These are just some examples of headlines that illustrate shades of grey about "political stories," and the underlying problem is that the definition of "apolitical topics" is itself political! Calling bitcoin a technical and not political topic allows status quo bias to masquerade as "politically neutral."

I have a number of problems with this experiment, but here's a second one:

it's insufficient to stop people from flaming each other when political conflicts activate the primitive brain. Under such conditions, we become tribal creatures, not intellectually curious ones. We can't be both at the same time.

As I said on Twitter, I really don't think that this problem is unique to the set of topics we collectively agree to call "political."

Threads about JavaScript libraries and frameworks, abstractions and "too much magic" are topics that I find important, and which trigger exactly the same tribal brain problem.

If you want to ban topics that have an unusually high degree of tribalness, why not "Angular 2 is Terrible" or "Why we're switching away from React"?

The real problem, in my view, is that Hacker News is a voting-based aggregation platform, which rewards bad comments.

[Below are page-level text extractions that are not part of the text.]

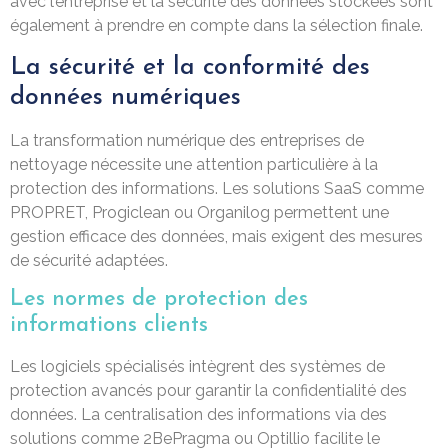
avec l’entreprise et la sécurité des données stockées sont
également à prendre en compte dans la sélection finale.
La sécurité et la conformité des
données numériques
La transformation numérique des entreprises de
nettoyage nécessite une attention particulière à la
protection des informations. Les solutions SaaS comme
PROPRET, Progiclean ou Organilog permettent une
gestion efficace des données, mais exigent des mesures
de sécurité adaptées.
Les normes de protection des
informations clients
Les logiciels spécialisés intègrent des systèmes de
protection avancés pour garantir la confidentialité des
données. La centralisation des informations via des
solutions comme 2BePragma ou Optillio facilite le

Thomas Ptacek defended the politics ban by describing the kinds of problematic comments that political threads introduce. Among other things:

It takes way more effort to compose a careful, persuasive comment about political issues on HN than it does to compose a shrill, superficial, partisan appeal to one issue's pole or the other. The bad comments have a structural advantage.

My feeling is: this is not a characteristic of political threads; it's a characteristic of Hacker News.